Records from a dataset
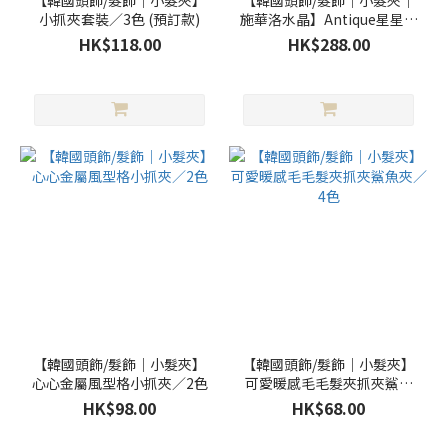
【韓國頭飾/髮飾｜小髮夾】
【韓國頭飾/髮飾｜小髮夾｜
小抓夾套裝／3色 (預訂款)
施華洛水晶】Antique星星蝴
蝶小抓夾 ／6色 預訂款
HK$118.00
HK$288.00
【韓國頭飾/髮飾｜小髮夾】
【韓國頭飾/髮飾｜小髮夾】
心心金屬風型格小抓夾／2色
可愛暖感毛毛髮夾抓夾鯊魚
夾／4色
HK$98.00
HK$68.00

## Activity
Leave out every picture and transcribe the remaining entries exactly.

## Output of the task
【韓國頭飾/髮飾｜小髮夾】
【韓國頭飾/髮飾｜小髮夾｜
小抓夾套裝／3色 (預訂款)
施華洛水晶】Antique星星蝴
蝶小抓夾 ／6色 預訂款
HK$118.00
HK$288.00
【韓國頭飾/髮飾｜小髮夾】
【韓國頭飾/髮飾｜小髮夾】
心心金屬風型格小抓夾／2色
可愛暖感毛毛髮夾抓夾鯊魚
夾／4色
HK$98.00
HK$68.00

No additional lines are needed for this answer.